Baby Play: Tissue Box Play

Jan 6, 2013

Ageapprox. 6 months to 2 years (see bottom for tips)

Materials: Cardboard Tissue Box and Milk bottle lids
(N is currently 13 months. See bottom for tips to simplify or extend to meet your child's needs)

Set up as an "Invitation to Play" Different coloured Milk Bottle Lids on a plastic tray and a Tissue Box

Woah! What to do first? Stimulated by the different colours and bits and pieces

Tipping the tray. Learning about gravity.

Using fine motor skills and hand-eye coordination to put the milk bottle lids in the tissue box.

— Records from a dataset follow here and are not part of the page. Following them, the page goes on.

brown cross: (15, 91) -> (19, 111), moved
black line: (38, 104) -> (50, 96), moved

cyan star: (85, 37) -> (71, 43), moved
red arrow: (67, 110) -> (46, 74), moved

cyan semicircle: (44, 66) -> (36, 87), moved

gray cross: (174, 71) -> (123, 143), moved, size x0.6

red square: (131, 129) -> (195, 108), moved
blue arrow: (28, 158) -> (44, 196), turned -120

Where have the milk bottle lids gone? You can hear them when you shake the box. 
Reaching for the lids and learning about object permanence.

Baby is Learning:

- Fine motor skills
- Pincer grasp (picking up small objects with thumb and pointer finger)
- Hand and eye coordination
- Cause and effect (ie. tipping the tray will make the bottle lids fall off. Shaking the tissue box with lids inside it makes a rattle sound etc.)
- Shapes. The milk bottle lids are round. The tissue box is rectangular with angles and corners.
- Colours. The milk bottle lids are all the same shape/size but different colours.
- Emotions. Excitement, anticipation and enjoyment.
- About Gravity. Physical items fall down and always tip to the lowest point
- Language from the interactions you have with baby
- What to do with the materials. Put the milk bottle lids in the tissue box. Get the out again. etc
- Object Permanence. Just because you can't see it any more doesn't mean it's not there.

Handy Tips:

Simplify this activity by ensuring that the opening of the tissue box is large and easy for baby to put things inside. Allow baby to explore the materials without pushing the need to post them inside the tissue box. Pop some in the box for baby to shake and rattle and see if they can get them out.

Extend this activity for older babies by sorting the milk bottle lids into colours. Ask baby to put the "blue" milk bottle lids in the tissue box etc.

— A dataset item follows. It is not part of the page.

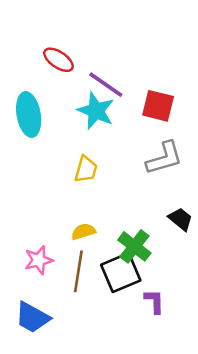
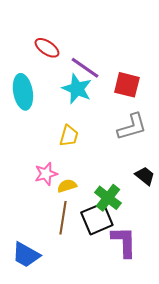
pink star: (39, 260) -> (46, 174), moved
purple L-shape: (154, 301) -> (124, 242), size x1.6

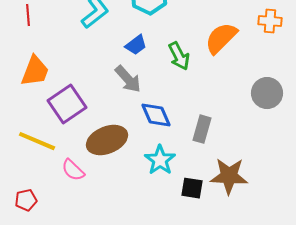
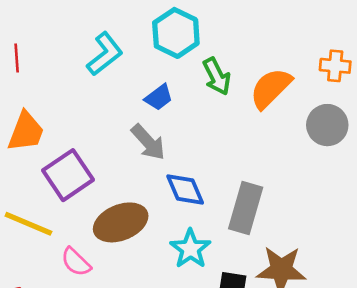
green arrow: (179, 56) -> (217, 76), moved
gray circle: (267, 93) -> (327, 125), moved
gray rectangle: (202, 129) -> (246, 208), size x1.4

Mix it up by providing some items that are too big to fit inside the tissue box. Let baby experiment and figure this out.

Repeat this activity as often as you like because babies (& children) need repetition to consolidate their learning and understanding. 

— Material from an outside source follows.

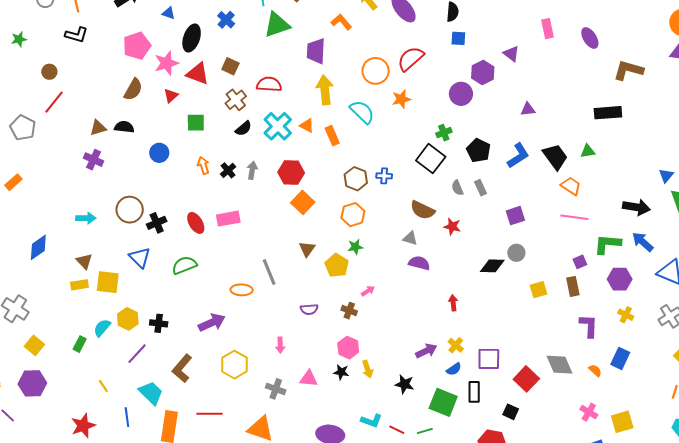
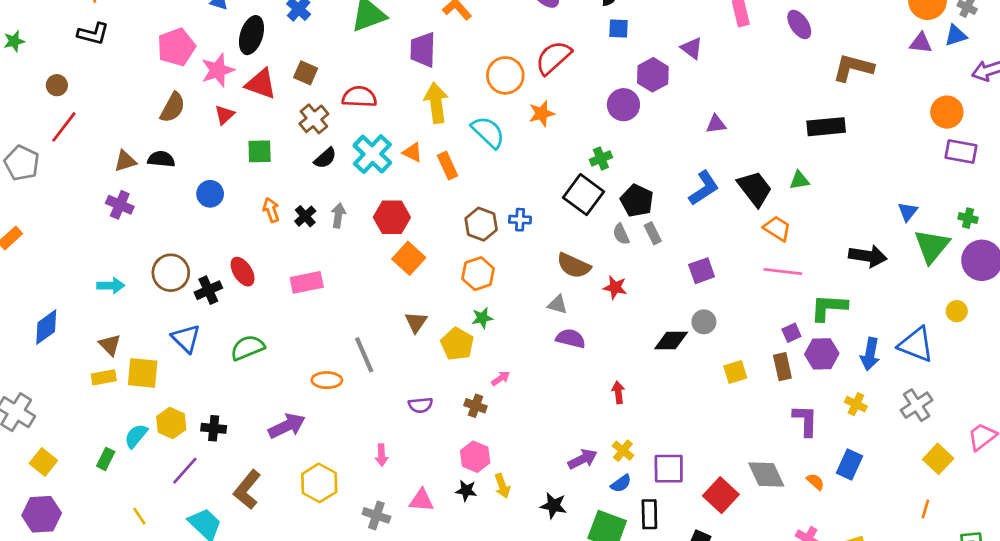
black pentagon: (478, 150) -> (637, 201), moved
red ellipse: (196, 223) -> (243, 272), moved
blue arrow: (643, 242) -> (870, 354), moved, turned -120
purple hexagon: (620, 279) -> (822, 354), moved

Talk to your baby about what they are doing. This will help them begin to understand the physical and mental processes they are going through as well as helping develop their vocabulary. "You have a red lid", "Where have the lids gone? Shake, shake, shake. What is that sound, baby?" 

Play with baby. Once they have explored on their own and been given an opportunity to discover on their own, you could show them how to put the lids into the tissue box or how you get them out.

Supervise. Babies need constant supervision.